The data Start Marker

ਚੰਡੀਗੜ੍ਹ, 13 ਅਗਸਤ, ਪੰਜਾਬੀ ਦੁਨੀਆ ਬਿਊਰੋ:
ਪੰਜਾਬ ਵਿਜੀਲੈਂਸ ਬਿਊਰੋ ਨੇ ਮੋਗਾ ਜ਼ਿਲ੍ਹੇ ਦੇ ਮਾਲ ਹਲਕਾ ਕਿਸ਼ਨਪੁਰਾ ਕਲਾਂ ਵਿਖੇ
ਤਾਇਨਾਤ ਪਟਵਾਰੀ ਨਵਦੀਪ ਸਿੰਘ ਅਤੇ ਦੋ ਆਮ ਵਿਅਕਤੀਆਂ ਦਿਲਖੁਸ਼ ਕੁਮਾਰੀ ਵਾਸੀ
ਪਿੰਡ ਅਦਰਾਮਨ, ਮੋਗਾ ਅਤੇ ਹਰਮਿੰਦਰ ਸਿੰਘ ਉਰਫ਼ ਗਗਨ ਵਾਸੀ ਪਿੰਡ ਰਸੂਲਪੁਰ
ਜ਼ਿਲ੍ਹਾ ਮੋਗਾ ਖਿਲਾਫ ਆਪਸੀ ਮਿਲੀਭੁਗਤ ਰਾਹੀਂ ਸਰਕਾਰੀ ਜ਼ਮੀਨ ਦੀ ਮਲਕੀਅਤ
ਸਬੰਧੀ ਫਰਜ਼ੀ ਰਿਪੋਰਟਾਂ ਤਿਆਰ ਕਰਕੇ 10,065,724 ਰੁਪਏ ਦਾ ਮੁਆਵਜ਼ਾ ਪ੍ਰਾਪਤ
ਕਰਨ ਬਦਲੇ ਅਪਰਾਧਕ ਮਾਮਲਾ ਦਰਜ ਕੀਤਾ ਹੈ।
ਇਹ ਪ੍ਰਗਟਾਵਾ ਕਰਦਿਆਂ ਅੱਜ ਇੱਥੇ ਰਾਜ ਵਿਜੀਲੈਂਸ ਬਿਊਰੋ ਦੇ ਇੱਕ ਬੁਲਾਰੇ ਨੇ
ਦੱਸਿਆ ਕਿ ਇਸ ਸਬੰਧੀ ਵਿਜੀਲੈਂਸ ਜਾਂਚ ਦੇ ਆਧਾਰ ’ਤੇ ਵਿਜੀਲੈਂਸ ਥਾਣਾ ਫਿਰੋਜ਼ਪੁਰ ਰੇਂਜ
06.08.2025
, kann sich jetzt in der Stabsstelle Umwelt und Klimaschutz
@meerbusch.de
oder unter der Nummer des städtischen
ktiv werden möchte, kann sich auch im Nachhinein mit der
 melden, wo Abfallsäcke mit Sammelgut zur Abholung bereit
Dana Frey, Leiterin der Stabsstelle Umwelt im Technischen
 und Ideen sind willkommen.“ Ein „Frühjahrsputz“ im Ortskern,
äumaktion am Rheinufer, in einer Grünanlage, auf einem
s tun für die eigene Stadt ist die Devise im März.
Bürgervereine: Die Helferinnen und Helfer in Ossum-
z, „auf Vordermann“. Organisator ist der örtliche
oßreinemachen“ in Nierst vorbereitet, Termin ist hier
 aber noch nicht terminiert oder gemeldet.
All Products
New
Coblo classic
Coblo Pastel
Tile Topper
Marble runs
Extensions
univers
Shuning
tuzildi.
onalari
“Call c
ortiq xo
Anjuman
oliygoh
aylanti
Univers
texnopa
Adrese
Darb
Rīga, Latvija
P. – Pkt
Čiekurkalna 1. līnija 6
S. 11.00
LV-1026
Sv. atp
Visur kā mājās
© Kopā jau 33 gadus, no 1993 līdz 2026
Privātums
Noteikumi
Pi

The data End Marker

» **What to work on**: For the string "Stabsstelle", show each line of the listing where it appears.

» **Task solution**:
, kann sich jetzt in der Stabsstelle Umwelt und Klimaschutz
Dana Frey, Leiterin der Stabsstelle Umwelt im Technischen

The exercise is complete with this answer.